Becca, You may want to get your bands from the UK. There are a few members (John D, cyro51 among others) that are from the UK and may know a more "local" source. You can always pm or email them.


----------



## pigeon kid (May 19, 2007)

thank you guys, another question is when can i fly those baby pigeons?


----------



## Eriduardo (Aug 28, 2006)

You should start training them to trap around 35 days or right after weaning and once they are confident eanough they'll start flying around by themselves and entering the loft. After that start encouraging them by releasing them a little further from the loft.


----------



## pigeon kid (May 19, 2007)

"WEANING" what does that mean.


----------



## mr squeaks (Apr 14, 2005)

pigeon kid said:


> "WEANING" what does that mean.


The pijies are on their own and no longer rely on their parents for food. They eat and drink on their own and ready to make their own way in the world.

 

Shi


----------



## pigeon kid (May 19, 2007)

ok now i get it.


----------



## velo99 (Apr 8, 2007)

Eriduardo said:


> You should start training them to trap around 35 days or right after weaning and once they are confident eanough they'll start flying around by themselves and entering the loft. After that start encouraging them by releasing them a little further from the loft.
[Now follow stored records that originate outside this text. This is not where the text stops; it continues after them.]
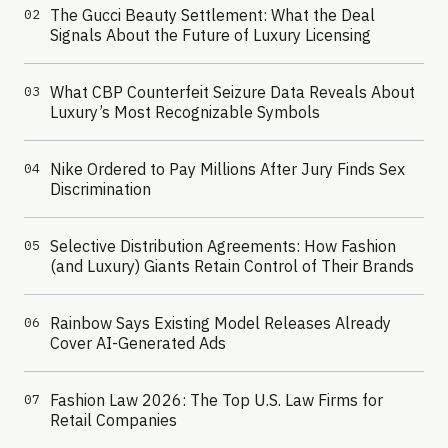
The Gucci Beauty Settlement: What the Deal
02
Signals About the Future of Luxury Licensing
What CBP Counterfeit Seizure Data Reveals About
03
Luxury’s Most Recognizable Symbols
Nike Ordered to Pay Millions After Jury Finds Sex
04
Discrimination
Selective Distribution Agreements: How Fashion
05
(and Luxury) Giants Retain Control of Their Brands
Rainbow Says Existing Model Releases Already
06
Cover AI-Generated Ads
Fashion Law 2026: The Top U.S. Law Firms for
07
Retail Companies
Personally I start a lot earlier than 35 days. Usually at 35 days thay can fly far enough to get away and become a real pain. 
Around 21 days you should put them on the floor. The parents will feed them there. By this time the parents will be looking for a place to lay again. Same day you put them on the floor,take them out for a look around every day for a few hours when you get home from the days activity. I set mine on the floor of the kitbox while the big boys are flying. They get a glimpse of life to come. Set them on the landing board so they can look around and experiment with the trap. By the end of the week they should be ready to go to thier permanent home. 
When I move them permanantly I always put them in thru the trap. After you train a bunch of babies you`ll get your own system. This is a fun time trying to balance between keeping them hungry enough to train and fed enough to grow.

Good luck amigo


----------



## PigeonQueen (Aug 13, 2006)

Hi Becca, 
You can buy bands by mail order from this shop. They will also advise you of a place nearer to where you are
if you explain your exact location.

The address is: The Racing Pigeon Shop, 12 Blake Grove,
Chapel Allerton, Leeds 7, LS73LT

phone number 0113 262 3349

The yare open Tuesdays, wednesdays, thursdays, fridays 11.am-4.30pm

They are closed Saturday, sunday and Monday
Best Wishes Jayne


----------



## pigeon kid (May 19, 2007)

velo99 said:


> Personally I start a lot earlier than 35 days. Usually at 35 days thay can fly far enough to get away and become a real pain.
> Around 21 days you should put them on the floor. The parents will feed them there. By this time the parents will be looking for a place to lay again. Same day you put them on the floor,take them out for a look around every day for a few hours when you get home from the days activity. I set mine on the floor of the kitbox while the big boys are flying. They get a glimpse of life to come. Set them on the landing board so they can look around and experiment with the trap. By the end of the week they should be ready to go to thier permanent home.
> When I move them permanantly I always put them in thru the trap. After you train a bunch of babies you`ll get your own system. This is a fun time trying to balance between keeping them hungry enough to train and fed enough to grow.
> 
> Good luck amigo


thanks for the help, but mine is a drop trap where they just drop into the coop. do i just put the baby throu it? 

pk


----------



## velo99 (Apr 8, 2007)

pk
You want to wait long enough to where they can fly enough not to hurt themselves when hit the floor.


----------